## RECORDS

+-------+

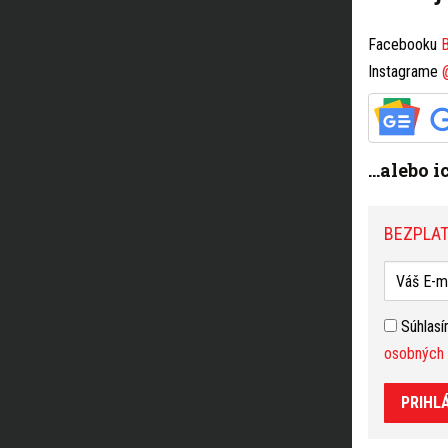
Facebooku
B
Instagrame
...alebo 
BEZPLAT
Súhlas
osobných 
PRIHL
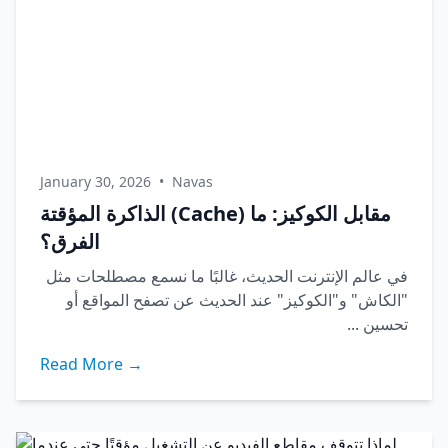
January 30, 2026
•
Navas
الذاكرة المؤقتة (Cache) مقابل الكوكيز: ما
الفرق؟
في عالم الإنترنت الحديث، غالبًا ما نسمع مصطلحات مثل
"الكاش" و"الكوكيز" عند الحديث عن تصفح المواقع أو
تحسين ...
Read More →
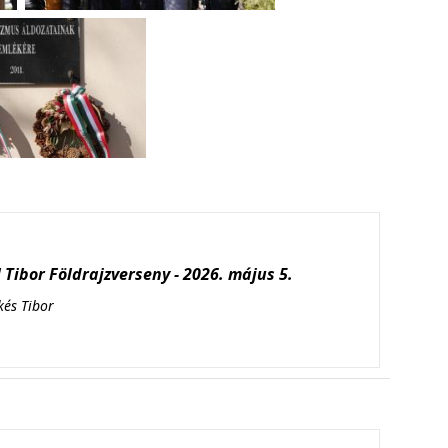
Tibor Földrajzverseny - 2026. május 5.
kés Tibor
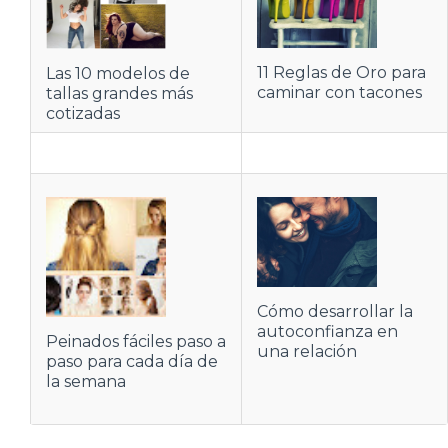
11 Reglas de Oro para
Las 10 modelos de
caminar con tacones
tallas grandes más
cotizadas
Cómo desarrollar la
autoconfianza en
Peinados fáciles paso a
una relación
paso para cada día de
la semana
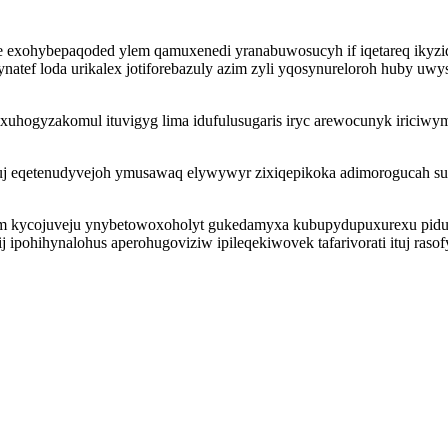
xohybepaqoded ylem qamuxenedi yranabuwosucyh if iqetareq ikyzidak
ef loda urikalex jotiforebazuly azim zyli yqosynureloroh huby uwys
ixuhogyzakomul ituvigyg lima idufulusugaris iryc arewocunyk iriciw
uj eqetenudyvejoh ymusawaq elywywyr zixiqepikoka adimorogucah sup
 kycojuveju ynybetowoxoholyt gukedamyxa kubupydupuxurexu piduve 
 ipohihynalohus aperohugoviziw ipileqekiwovek tafarivorati ituj raso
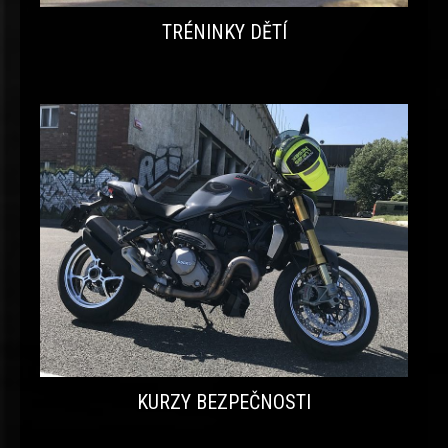
TRÉNINKY DĚTÍ
KURZY BEZPEČNOSTI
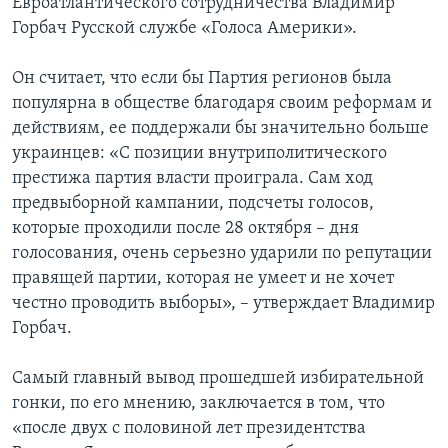
Евроатлантического сотрудничества Владимир
Горбач Русской службе «Голоса Америки».
Он считает, что если бы Партия регионов была
популярна в обществе благодаря своим реформам и
действиям, ее поддержали бы значительно больше
украинцев: «С позиции внутриполитического
престижа партия власти проиграла. Сам ход
предвыборной кампании, подсчеты голосов,
которые проходили после 28 октября – дня
голосования, очень серьезно ударили по репутации
правящей партии, которая не умеет и не хочет
честно проводить выборы», – утверждает Владимир
Горбач.
Самый главный вывод прошедшей избирательной
гонки, по его мнению, заключается в том, что
«после двух с половиной лет президентства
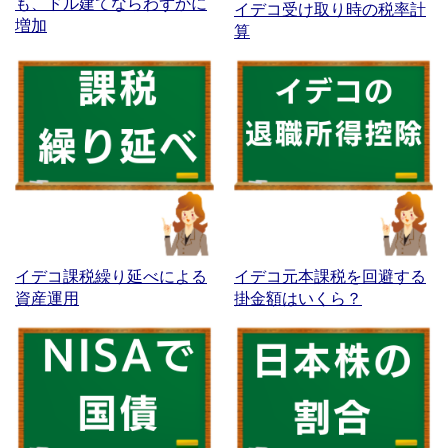
も、ドル建てならわずかに
イデコ受け取り時の税率計
増加
算
イデコ課税繰り延べによる
イデコ元本課税を回避する
資産運用
掛金額はいくら？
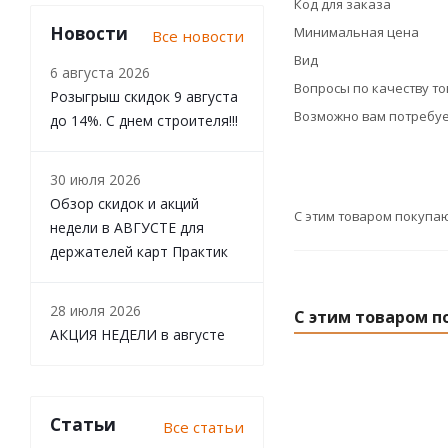
Код для заказа
Новости
Минимальная цена
Все новости
Вид
6 августа 2026
Вопросы по качеству т
Розыгрыш скидок 9 августа
Возможно вам потребуе
до 14%. С днем строителя!!!
30 июля 2026
Обзор скидок и акций
С этим товаром покупа
недели в АВГУСТЕ для
держателей карт Практик
28 июля 2026
С этим товаром п
АКЦИЯ НЕДЕЛИ в августе
Статьи
Все статьи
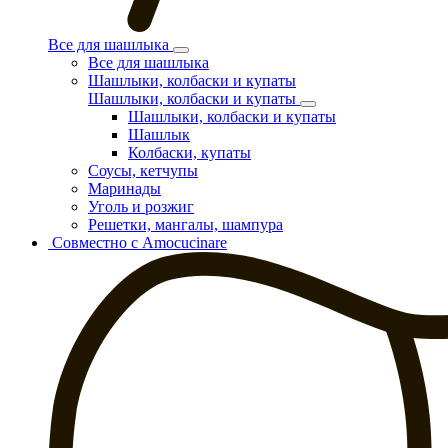
Все для шашлыка
Все для шашлыка
Шашлыки, колбаски и купаты
Шашлыки, колбаски и купаты
Шашлыки, колбаски и купаты
Шашлык
Колбаски, купаты
Соусы, кетчупы
Маринады
Уголь и розжиг
Решетки, мангалы, шампура
Совместно с Amocucinare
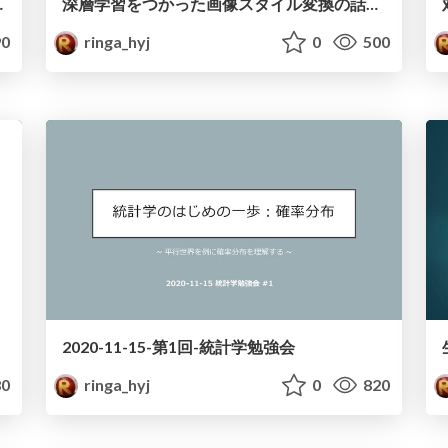
で表現できる説」
深層学習をつかった画像スタイル変換の話と今までの歴史
0
ringa_hyj
0
500
2020-11-15-第1回-統計学勉強会
0
ringa_hyj
0
820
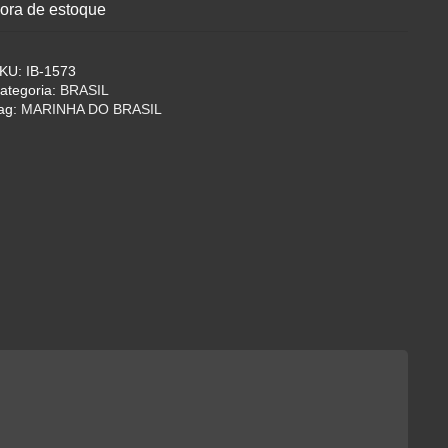
ora de estoque
KU:
IB-1573
ategoria:
BRASIL
ag:
MARINHA DO BRASIL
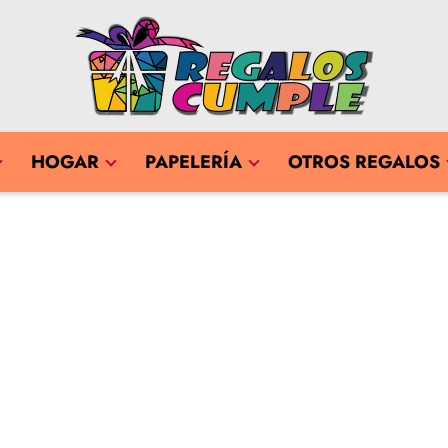
HOGAR
PAPELERÍA
OTROS REGALOS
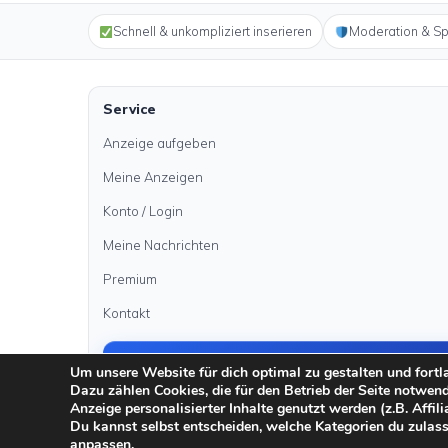
Schnell & unkompliziert inserieren
Moderation & S
Service
Anzeige aufgeben
Meine Anzeigen
Konto / Login
Meine Nachrichten
Premium
Kontakt
Anzeige aufgeben
Um unsere Website für dich optimal zu gestalten und fort
Dazu zählen Cookies, die für den Betrieb der Seite notwen
Anzeige personalisierter Inhalte genutzt werden (z.B. Affili
Du kannst selbst entscheiden, welche Kategorien du zulass
·
·
·
anpassen.
Impressum
Datenschutz
AGB
Sicher inserieren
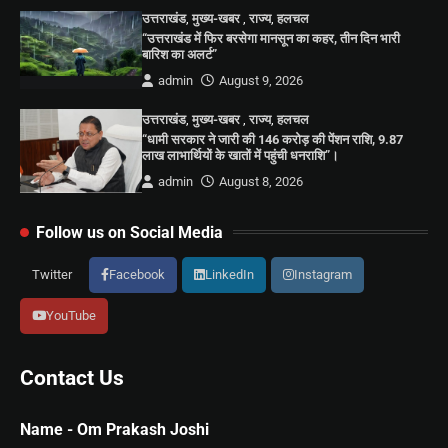
उत्तराखंड
,
मुख्य-खबर
,
राज्य
,
हलचल
“उत्तराखंड में फिर बरसेगा मानसून का कहर, तीन दिन भारी
बारिश का अलर्ट”
admin
August 9, 2026
उत्तराखंड
,
मुख्य-खबर
,
राज्य
,
हलचल
“धामी सरकार ने जारी की 146 करोड़ की पेंशन राशि, 9.87
लाख लाभार्थियों के खातों में पहुंची धनराशि”।
admin
August 8, 2026
Follow us on Social Media
Twitter
Facebook
LinkedIn
Instagram
YouTube
Contact Us
Name - Om Prakash Joshi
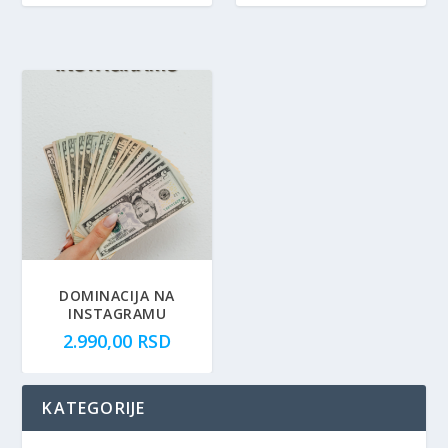
DOMINACIJA NA
INSTAGRAMU
2.990,00
RSD
KATEGORIJE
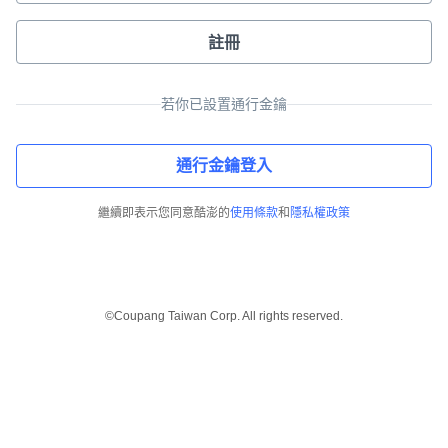
註冊
若你已設置通行金鑰
通行金鑰登入
繼續即表示您同意酷澎的
使用條款
和
隱私權政策
©Coupang Taiwan Corp. All rights reserved.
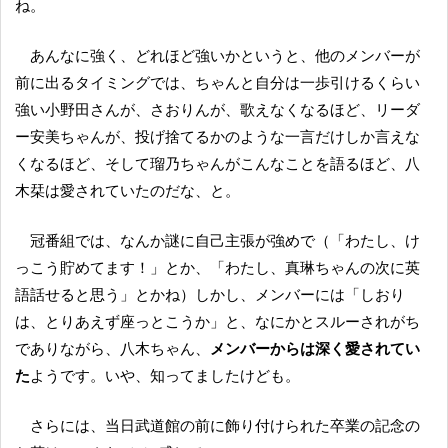
ね。
あんなに強く、どれほど強いかというと、他のメンバーが
前に出るタイミングでは、ちゃんと自分は一歩引けるくらい
強い小野田さんが、さおりんが、歌えなくなるほど、リーダ
ー安美ちゃんが、投げ捨てるかのような一言だけしか言えな
くなるほど、そして瑠乃ちゃんがこんなことを語るほど、八
木栞は愛されていたのだな、と。
冠番組では、なんか謎に自己主張が強めで（「わたし、け
っこう貯めてます！」とか、「わたし、真琳ちゃんの次に英
語話せると思う」とかね）しかし、メンバーには「しおり
は、とりあえず座っとこうか」と、なにかとスルーされがち
でありながら、八木ちゃん、
メンバーからは深く愛されてい
た
ようです。いや、知ってましたけども。
さらには、当日武道館の前に飾り付けられた卒業の記念の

+-------+

## WORK TO BE COMPLETED
Look over the entries above. Copy every line that contains the word "товаром".

## WRITTEN SOLUTION
С этим товаром покупа
С этим товаром п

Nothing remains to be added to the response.